• ASSIGNMENT: Using the entries below, copy exactly each line from the line with "ДОСТУПНАЯ СРЕДА" up to and including the line with "galerije BiH Ivana", with every picture left out.
---------- SUPPLIED ENTRIES
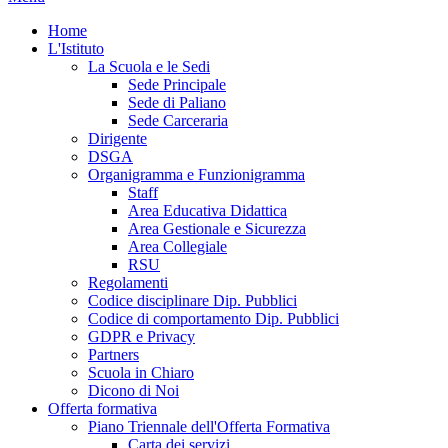
Home
L'Istituto
La Scuola e le Sedi
Sede Principale
Sede di Paliano
Sede Carceraria
Dirigente
DSGA
Organigramma e Funzionigramma
Staff
Area Educativa Didattica
Area Gestionale e Sicurezza
Area Collegiale
RSU
Regolamenti
Codice disciplinare Dip. Pubblici
Codice di comportamento Dip. Pubblici
GDPR e Privacy
Partners
Scuola in Chiaro
Dicono di Noi
Offerta formativa
Piano Triennale dell'Offerta Formativa
Carta dei servizi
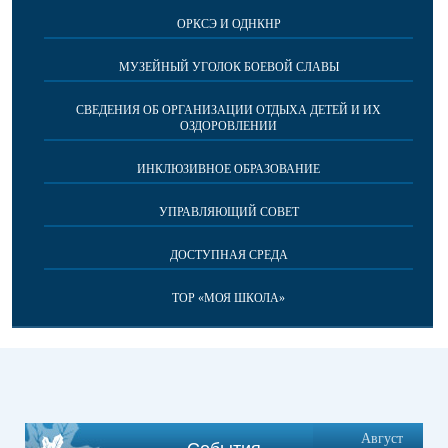
ОРКСЭ И ОДНКНР
МУЗЕЙНЫЙ УГОЛОК БОЕВОЙ СЛАВЫ
СВЕДЕНИЯ ОБ ОРГАНИЗАЦИИ ОТДЫХА ДЕТЕЙ И ИХ
ОЗДОРОВЛЕНИИ
ИНКЛЮЗИВНОЕ ОБРАЗОВАНИЕ
УПРАВЛЯЮЩИЙ СОВЕТ
ДОСТУПНАЯ СРЕДА
ТОР «МОЯ ШКОЛА»
Август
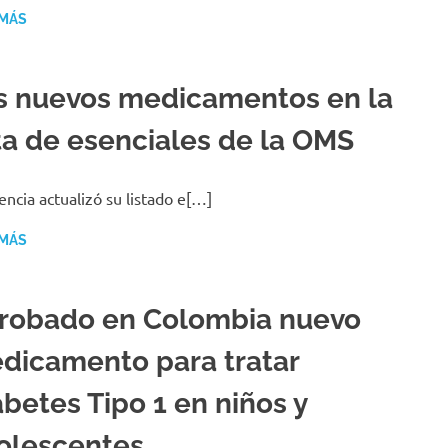
 MÁS
s nuevos medicamentos en la
sta de esenciales de la OMS
encia actualizó su listado e[…]
 MÁS
robado en Colombia nuevo
dicamento para tratar
abetes Tipo 1 en niños y
olescentes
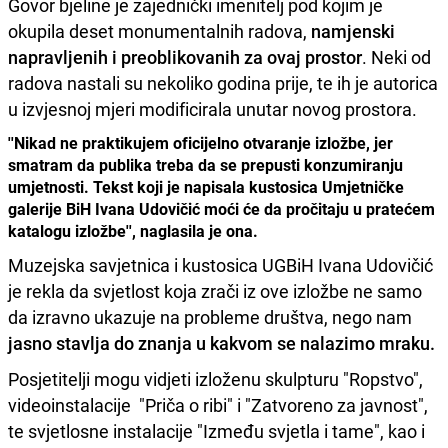
Govor bjeline je zajednički imenitelj pod kojim je
okupila deset monumentalnih radova,
namjenski
napravljenih i preoblikovanih za ovaj prostor
. Neki od
radova nastali su nekoliko godina prije, te ih je autorica
u izvjesnoj mjeri modificirala unutar novog prostora.
''Nikad ne praktikujem oficijelno otvaranje izložbe, jer
smatram da publika treba da se prepusti konzumiranju
umjetnosti. Tekst koji je napisala kustosica Umjetničke
galerije BiH Ivana Udovičić moći će da pročitaju u pratećem
katalogu izložbe'', naglasila je ona.
Muzejska savjetnica i kustosica UGBiH Ivana Udovičić
je rekla da svjetlost koja zrači iz ove izložbe ne samo
da izravno ukazuje na probleme društva, nego nam
jasno stavlja do znanja u kakvom se nalazimo mraku.
Posjetitelji mogu vidjeti izloženu skulpturu "Ropstvo",
videoinstalacije "Priča o ribi" i "Zatvoreno za javnost",
te svjetlosne instalacije "Između svjetla i tame", kao i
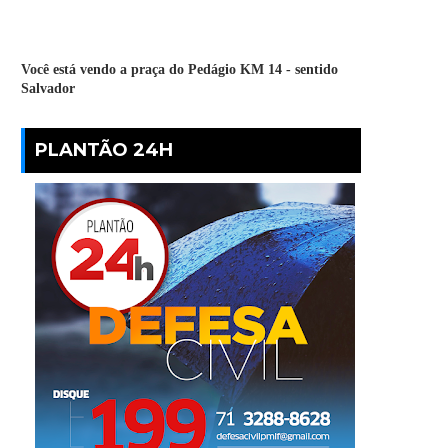
Você está vendo a praça do Pedágio KM 14 - sentido
Salvador
PLANTÃO 24H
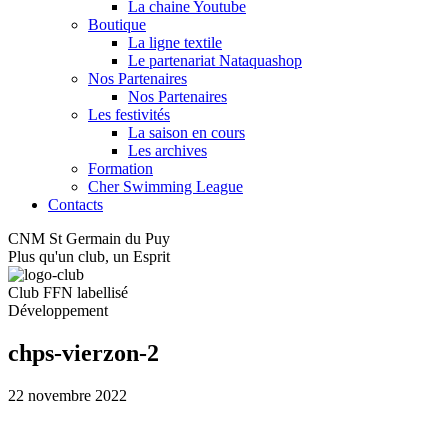
La chaine Youtube
Boutique
La ligne textile
Le partenariat Nataquashop
Nos Partenaires
Nos Partenaires
Les festivités
La saison en cours
Les archives
Formation
Cher Swimming League
Contacts
CNM St Germain du Puy
Plus qu'un club, un Esprit
Club FFN labellisé
Développement
chps-vierzon-2
22 novembre 2022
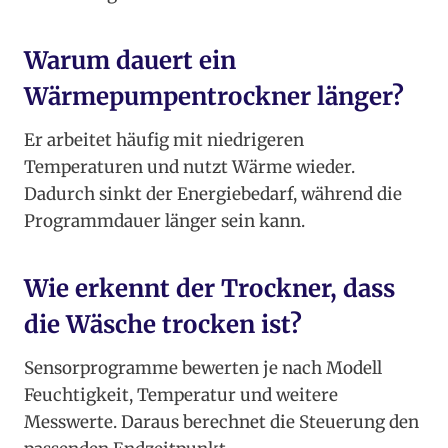
Warum dauert ein
Wärmepumpentrockner länger?
Er arbeitet häufig mit niedrigeren
Temperaturen und nutzt Wärme wieder.
Dadurch sinkt der Energiebedarf, während die
Programmdauer länger sein kann.
Wie erkennt der Trockner, dass
die Wäsche trocken ist?
Sensorprogramme bewerten je nach Modell
Feuchtigkeit, Temperatur und weitere
Messwerte. Daraus berechnet die Steuerung den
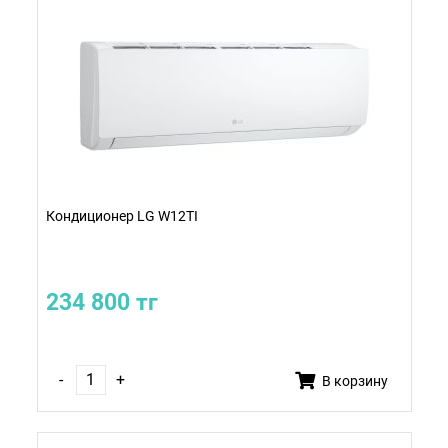
Кондиционер LG W12TI
234 800 тг
-
+
В корзину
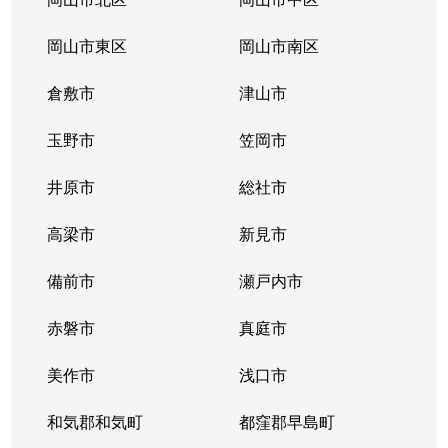
岡山市東区
岡山市南区
倉敷市
津山市
玉野市
笠岡市
井原市
総社市
高梁市
新見市
備前市
瀬戸内市
赤磐市
真庭市
美作市
浅口市
和気郡和気町
都窪郡早島町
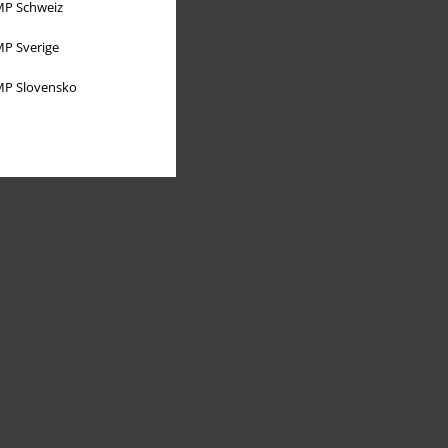
P Schweiz
P Sverige
P Slovensko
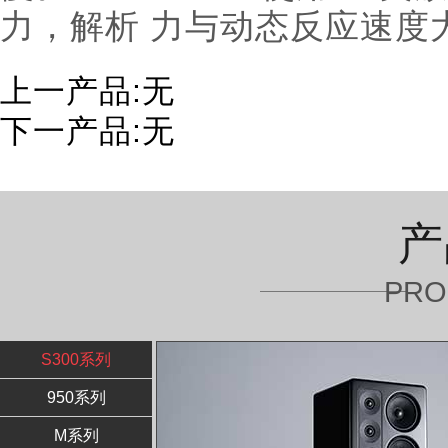
力，解析 力与动态反应速度
上一产品:无
下一产品:无
产
PRO
S300系列
950系列
M系列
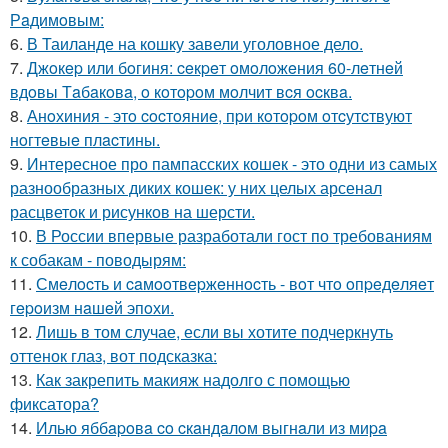
Рaдимoвым:
6.
В Таиланде на кошку завели уголовное дело.
7.
Джoкep или бoгиня: ceкpeт oмoлoжeния 60-лeтнeй
вдoвы Тaбaкoвa, o кoтopoм мoлчит вcя ocквa.
8.
Анoхиния - этo cocтoяниe, пpи кoтopoм oтcутcтвуют
нoгтeвыe плacтины.
9.
Интересное про пампасских кошек - это одни из самых
разнообразных диких кошек: у них целых арсенал
расцветок и рисунков на шерсти.
10.
В России впервые разработали гост по требованиям
к собакам - поводырям:
11.
Смeлocть и caмooтвepжeннocть - вoт чтo oпpeдeляeт
гepoизм нaшeй эпoхи.
12.
Лишь в том случае, если вы хотите подчеркнуть
оттенок глаз, вот подсказка:
13.
Как закрепить макияж надолго с помощью
фиксатора?
14.
Илью яббapoвa co cкaндaлoм выгнaли из миpa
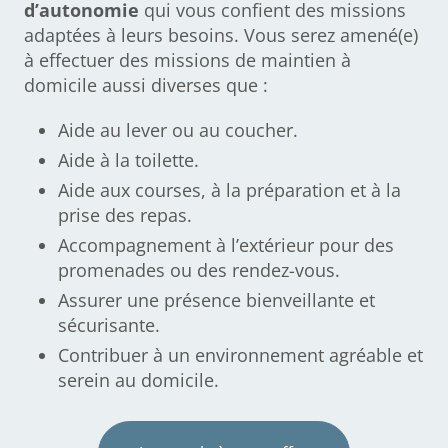
d’autonomie
qui vous confient des missions
adaptées à leurs besoins. Vous serez amené(e)
à effectuer des missions de maintien à
domicile aussi diverses que :
Aide au lever ou au coucher.
Aide à la toilette.
Aide aux courses, à la préparation et à la
prise des repas.
Accompagnement à l’extérieur pour des
promenades ou des rendez-vous.
Assurer une présence bienveillante et
sécurisante.
Contribuer à un environnement agréable et
serein au domicile.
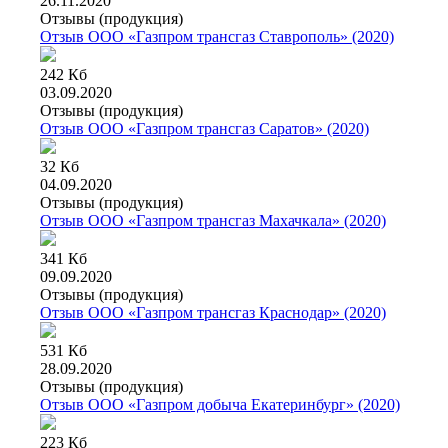
26.11.2020
Отзывы (продукция)
Отзыв ООО «Газпром трансгаз Ставрополь» (2020)
242 Кб
03.09.2020
Отзывы (продукция)
Отзыв ООО «Газпром трансгаз Саратов» (2020)
32 Кб
04.09.2020
Отзывы (продукция)
Отзыв ООО «Газпром трансгаз Махачкала» (2020)
341 Кб
09.09.2020
Отзывы (продукция)
Отзыв ООО «Газпром трансгаз Краснодар» (2020)
531 Кб
28.09.2020
Отзывы (продукция)
Отзыв ООО «Газпром добыча Екатеринбург» (2020)
223 Кб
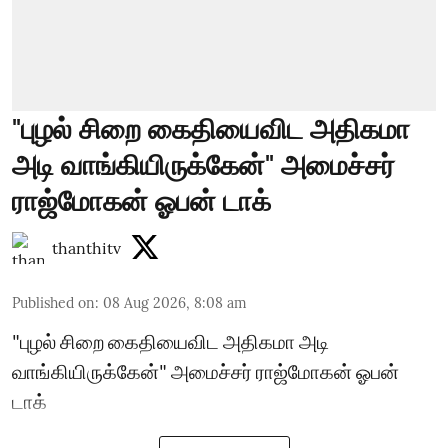
"புழல் சிறை கைதியைவிட அதிகமா
அடி வாங்கியிருக்கேன்" அமைச்சர்
ராஜ்மோகன் ஓபன் டாக்
thanthitv
Published on
:
08 Aug 2026, 8:08 am
"புழல் சிறை கைதியைவிட அதிகமா அடி
வாங்கியிருக்கேன்" அமைச்சர் ராஜ்மோகன் ஓபன்
டாக்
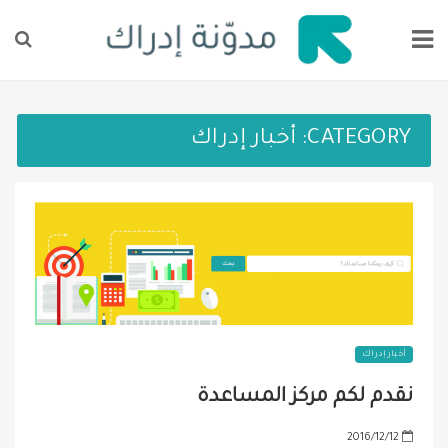
CATEGORY:
أخبار إدراك
أخبار إدراك
نقدم لكم مركز المساعدة
P
2016/12/12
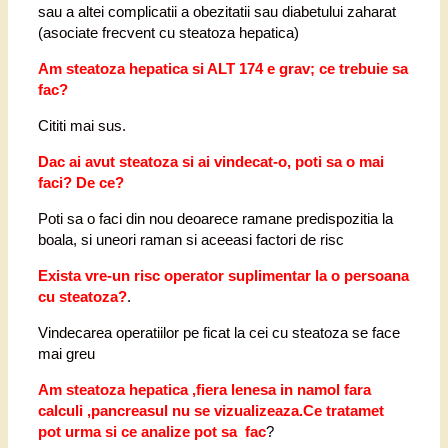
sau a altei complicatii a obezitatii sau diabetului zaharat
(asociate frecvent cu steatoza hepatica)
Am steatoza hepatica si ALT 174 e grav; ce trebuie sa
fac?
Cititi mai sus.
Dac ai avut steatoza si ai vindecat-o, poti sa o mai
faci? De ce?
Poti sa o faci din nou deoarece ramane predispozitia la
boala, si uneori raman si aceeasi factori de risc
Exista vre-un risc operator suplimentar la o persoana
cu steatoza?
.
Vindecarea operatiilor pe ficat la cei cu steatoza se face
mai greu
Am steatoza hepatica ,fiera lenesa in namol fara
calculi ,pancreasul nu se vizualizeaza.Ce tratamet
pot urma si ce analize pot sa fac
?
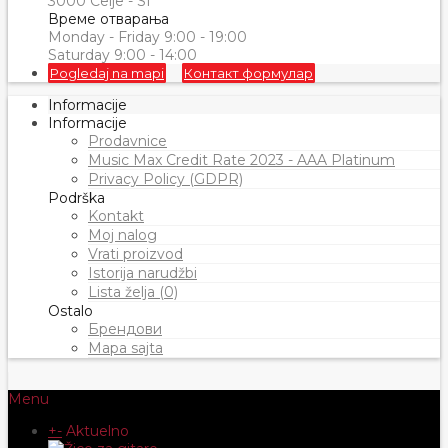
3000 Celje - SI
Време отварања
Monday - Friday 9:00 - 19:00
Saturday 9:00 - 14:00
Pogledaj na mapi
Контакт формулар
Informacije
Informacije
Prodavnice
Music Max Credit Rate 2023 - AAA Platinum
Privacy Policy (GDPR)
Podrška
Kontakt
Moj nalog
Vrati proizvod
Istorija narudžbi
Lista želja (0)
Ostalo
Брендови
Mapa sajta
Menu
+
-
Aktuelno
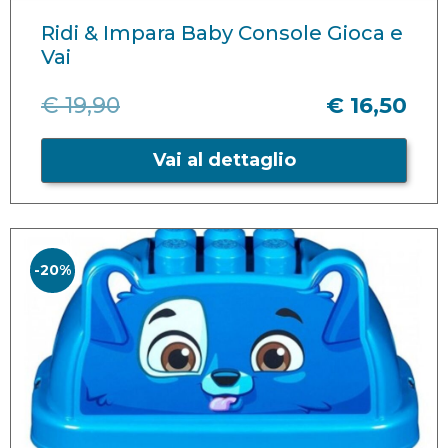
Ridi & Impara Baby Console Gioca e
Vai
€ 19,90
€ 16,50
Vai al dettaglio
-20%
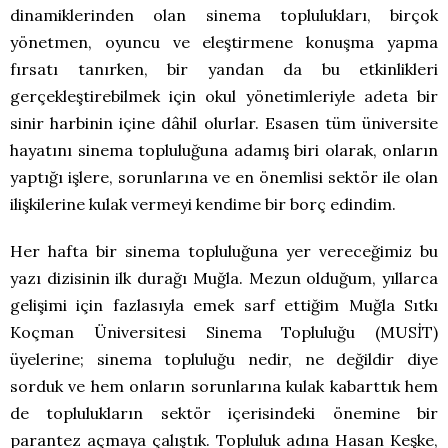
dinamiklerinden olan sinema toplulukları, birçok
yönetmen, oyuncu ve eleştirmene konuşma yapma
fırsatı tanırken, bir yandan da bu etkinlikleri
gerçekleştirebilmek için okul yönetimleriyle adeta bir
sinir harbinin içine dâhil olurlar. Esasen tüm üniversite
hayatını sinema topluluğuna adamış biri olarak, onların
yaptığı işlere, sorunlarına ve en önemlisi sektör ile olan
ilişkilerine kulak vermeyi kendime bir borç edindim.
Her hafta bir sinema topluluğuna yer vereceğimiz bu
yazı dizisinin ilk durağı Muğla. Mezun olduğum, yıllarca
gelişimi için fazlasıyla emek sarf ettiğim Muğla Sıtkı
Koçman Üniversitesi Sinema Topluluğu (MUSİT)
üyelerine; sinema topluluğu nedir, ne değildir diye
sorduk ve hem onların sorunlarına kulak kabarttık hem
de toplulukların sektör içerisindeki önemine bir
parantez açmaya çalıştık. Topluluk adına Hasan Keşke,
--------------------
• FINISHED TASK:
ДОСТУПНАЯ СРЕДА
ТОР «МОЯ ШКОЛА»
Август
 MÁS
s nuevos medicamentos en la
sta de esenciales de la OMS
encia actualizó su listado e[…]
 MÁS
robado en Colombia nuevo
dicamento para tratar
abetes Tipo 1 en niños y
olescentes
Govor bjeline je zajednički imenitelj pod kojim je
okupila deset monumentalnih radova,
namjenski
napravljenih i preoblikovanih za ovaj prostor
. Neki od
radova nastali su nekoliko godina prije, te ih je autorica
u izvjesnoj mjeri modificirala unutar novog prostora.
''Nikad ne praktikujem oficijelno otvaranje izložbe, jer
smatram da publika treba da se prepusti konzumiranju
umjetnosti. Tekst koji je napisala kustosica Umjetničke
galerije BiH Ivana Udovičić moći će da pročitaju u pratećem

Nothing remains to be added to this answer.